David Sexton of the London Evening Standard described Harris's claim to provide a science of morality as "the most extraordinarily overweening claim and evidently flawed. Science does not generate its own moral values; it can be used for good or ill and has been. Harris cannot stand outside culture, and the 'better future' he prophesies is itself a cultural projection."

John Horgan, journalist for the Scientific American blog and author of The End of Science, wrote, "Harris further shows his arrogance when he claims that neuroscience, his own field, is best positioned to help us achieve a universal morality. ... Neuroscience can't even tell me how I can know the big, black, hairy thing on my couch is my dog Merlin. And we're going to trust neuroscience to tell us how we should resolve debates over the morality of abortion, euthanasia and armed intervention in other nations' affairs?"

Russell Blackford wrote, "The Moral Landscape is an ambitious work that will gladden the hearts, and strengthen the spines, of many secular thinkers" but that he nonetheless had "serious reservations" about the book.

The philosopher Simon Blackburn, reviewing the book, described Harris as "a knockabout atheist" who "joins the prodigious ranks of those whose claim to have transcended philosophy is just an instance of their doing it very badly", pointing out that "if Bentham's hedonist is in one brain state and Aristotle's active subject is in another, as no doubt they would be, it is a moral, not an empirical, problem to say which is to be preferred." And H. Allen Orr in The New York Review of Books wrote, "despite Harris's bravado about 'how science can determine human values,' The Moral Landscape delivers nothing of the kind."

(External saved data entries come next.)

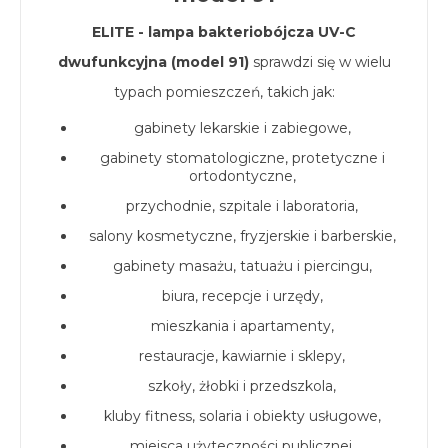
ELITE - lampa bakteriobójcza UV-C
dwufunkcyjna (model 91)
sprawdzi się w wielu
typach pomieszczeń, takich jak:
gabinety lekarskie i zabiegowe,
gabinety stomatologiczne, protetyczne i
ortodontyczne,
przychodnie, szpitale i laboratoria,
salony kosmetyczne, fryzjerskie i barberskie,
gabinety masażu, tatuażu i piercingu,
biura, recepcje i urzędy,
mieszkania i apartamenty,
restauracje, kawiarnie i sklepy,
szkoły, żłobki i przedszkola,
kluby fitness, solaria i obiekty usługowe,
miejsca użyteczności publicznej.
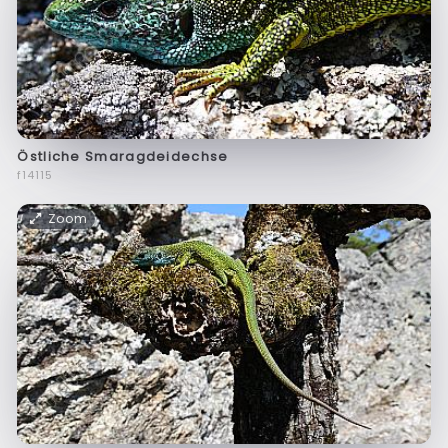
Östliche Smaragdeidechse
f14115
Zoom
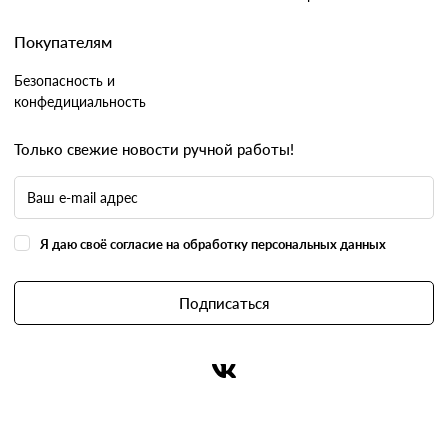
Покупателям
Безопасность и
конфедициальность
Только свежие новости ручной работы!
Я даю своё согласие на обработку персональных данных
Подписаться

Steve Isaacson wrote Mining The Moral Landscape: Why Science Does Not (and cannot) Determine Human Values. Isaacson concludes, "The largest objection to Harris' argument is still Moore's open-question argument. Harris dismisses the argument as a word game easily avoided, but he never explains the game nor how to avoid it. He just ignores it."

American novelist Marilynne Robinson, writing in The Wall Street Journal, asserted that Harris fails to "articulate a positive morality of his own" but, had he done so, would have found himself in the company of the "Unitarians, busily cooperating on schemes to enhance the world's well being, as they have been doing for generations."

At the Moving Naturalism Forward workshop, Nobel Prize-winning physicist Steven Weinberg described how in his youth he had been a utilitarian but had been dissuaded of the notion that "the fundamental principle that guides our actions should be the greatest happiness for the greatest number" by reading Aldous Huxley's Brave New World. Weinberg added, "Now, Sam Harris is aware of this kind of counter argument [to utilitarianism], and says it's not happiness, it's human welfare. Well, as you make things vaguer and vaguer, of course, it becomes harder and harder to say it doesn't fit your own moral feelings, but it also becomes less and less useful as a means of making moral judgements. You could take that to the extreme and make up some nonsense word and say that's the important thing and no one could refute it, but it wouldn't be very helpful. I regard human welfare and the way Sam Harris refers to it as sort of halfway in that direction to absolute nonsense."

===Response to critics from Harris===
A few months after the book's release, Harris wrote a follow-up at The Huffington Post responding to his critics.

On August 31, 2013, in response to the negative reviews of his book, Harris issued a public challenge for anyone to write an essay of less than 1,000 words rebutting the book's "central argument". The submissions were vetted by Russell Blackford, with the author of the essay judged best to receive $2,000, or $20,000 if they succeeded in changing Harris's mind. Four hundred twenty-four essays were received by the deadline. On March 11, 2014, Blackford announced the winning essay was by philosophy instructor Ryan Born.